(WHAT YOU NEED TO DO) Print the line containing "2012. november 6. 18:59" and each line after it to the end of the material below. Print nothing else.

[Opening INPUT section]

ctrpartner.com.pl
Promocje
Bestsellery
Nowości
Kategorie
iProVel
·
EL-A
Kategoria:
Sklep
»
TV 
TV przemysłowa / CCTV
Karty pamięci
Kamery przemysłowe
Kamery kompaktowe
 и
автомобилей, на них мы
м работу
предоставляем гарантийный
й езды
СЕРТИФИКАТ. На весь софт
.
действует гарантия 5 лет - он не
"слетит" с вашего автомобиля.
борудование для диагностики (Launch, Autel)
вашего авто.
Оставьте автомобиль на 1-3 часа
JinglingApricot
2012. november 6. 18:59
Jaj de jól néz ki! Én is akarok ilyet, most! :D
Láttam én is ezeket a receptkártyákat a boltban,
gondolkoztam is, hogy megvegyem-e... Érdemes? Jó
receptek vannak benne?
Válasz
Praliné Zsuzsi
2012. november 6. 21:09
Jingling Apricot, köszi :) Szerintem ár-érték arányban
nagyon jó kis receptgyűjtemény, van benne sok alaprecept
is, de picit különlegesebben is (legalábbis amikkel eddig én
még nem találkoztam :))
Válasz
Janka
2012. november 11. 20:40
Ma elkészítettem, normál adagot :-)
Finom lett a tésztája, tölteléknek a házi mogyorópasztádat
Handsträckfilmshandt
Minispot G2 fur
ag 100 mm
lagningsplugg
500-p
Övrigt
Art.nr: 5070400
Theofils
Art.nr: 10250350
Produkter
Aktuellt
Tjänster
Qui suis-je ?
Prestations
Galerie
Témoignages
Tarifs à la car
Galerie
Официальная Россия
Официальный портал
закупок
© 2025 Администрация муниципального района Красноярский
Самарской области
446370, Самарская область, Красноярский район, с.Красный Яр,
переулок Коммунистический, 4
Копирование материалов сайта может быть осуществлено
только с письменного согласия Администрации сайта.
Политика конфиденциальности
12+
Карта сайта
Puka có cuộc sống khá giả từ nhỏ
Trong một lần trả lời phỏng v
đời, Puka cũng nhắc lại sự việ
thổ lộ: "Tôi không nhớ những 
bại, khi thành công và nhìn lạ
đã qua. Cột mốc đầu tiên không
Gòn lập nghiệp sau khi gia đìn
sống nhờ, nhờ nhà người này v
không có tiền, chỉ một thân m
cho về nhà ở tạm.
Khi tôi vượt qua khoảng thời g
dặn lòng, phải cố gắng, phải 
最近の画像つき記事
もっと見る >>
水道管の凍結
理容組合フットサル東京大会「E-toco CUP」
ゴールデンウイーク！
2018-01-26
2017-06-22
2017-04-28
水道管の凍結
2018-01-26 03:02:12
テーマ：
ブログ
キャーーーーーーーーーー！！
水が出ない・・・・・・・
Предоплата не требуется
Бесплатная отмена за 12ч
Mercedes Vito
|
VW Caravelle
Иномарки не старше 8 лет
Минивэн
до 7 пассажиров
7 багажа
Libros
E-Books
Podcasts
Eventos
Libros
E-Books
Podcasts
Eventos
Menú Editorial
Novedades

[Closing INPUT section]

(EXPECTED ANSWER)
2012. november 6. 18:59
Jaj de jól néz ki! Én is akarok ilyet, most! :D
Láttam én is ezeket a receptkártyákat a boltban,
gondolkoztam is, hogy megvegyem-e... Érdemes? Jó
receptek vannak benne?
Válasz
Praliné Zsuzsi
2012. november 6. 21:09
Jingling Apricot, köszi :) Szerintem ár-érték arányban
nagyon jó kis receptgyűjtemény, van benne sok alaprecept
is, de picit különlegesebben is (legalábbis amikkel eddig én
még nem találkoztam :))
Válasz
Janka
2012. november 11. 20:40
Ma elkészítettem, normál adagot :-)
Finom lett a tésztája, tölteléknek a házi mogyorópasztádat
Handsträckfilmshandt
Minispot G2 fur
ag 100 mm
lagningsplugg
500-p
Övrigt
Art.nr: 5070400
Theofils
Art.nr: 10250350
Produkter
Aktuellt
Tjänster
Qui suis-je ?
Prestations
Galerie
Témoignages
Tarifs à la car
Galerie
Официальная Россия
Официальный портал
закупок
© 2025 Администрация муниципального района Красноярский
Самарской области
446370, Самарская область, Красноярский район, с.Красный Яр,
переулок Коммунистический, 4
Копирование материалов сайта может быть осуществлено
только с письменного согласия Администрации сайта.
Политика конфиденциальности
12+
Карта сайта
Puka có cuộc sống khá giả từ nhỏ
Trong một lần trả lời phỏng v
đời, Puka cũng nhắc lại sự việ
thổ lộ: "Tôi không nhớ những 
bại, khi thành công và nhìn lạ
đã qua. Cột mốc đầu tiên không
Gòn lập nghiệp sau khi gia đìn
sống nhờ, nhờ nhà người này v
không có tiền, chỉ một thân m
cho về nhà ở tạm.
Khi tôi vượt qua khoảng thời g
dặn lòng, phải cố gắng, phải 
最近の画像つき記事
もっと見る >>
水道管の凍結
理容組合フットサル東京大会「E-toco CUP」
ゴールデンウイーク！
2018-01-26
2017-06-22
2017-04-28
水道管の凍結
2018-01-26 03:02:12
テーマ：
ブログ
キャーーーーーーーーーー！！
水が出ない・・・・・・・
Предоплата не требуется
Бесплатная отмена за 12ч
Mercedes Vito
|
VW Caravelle
Иномарки не старше 8 лет
Минивэн
до 7 пассажиров
7 багажа
Libros
E-Books
Podcasts
Eventos
Libros
E-Books
Podcasts
Eventos
Menú Editorial
Novedades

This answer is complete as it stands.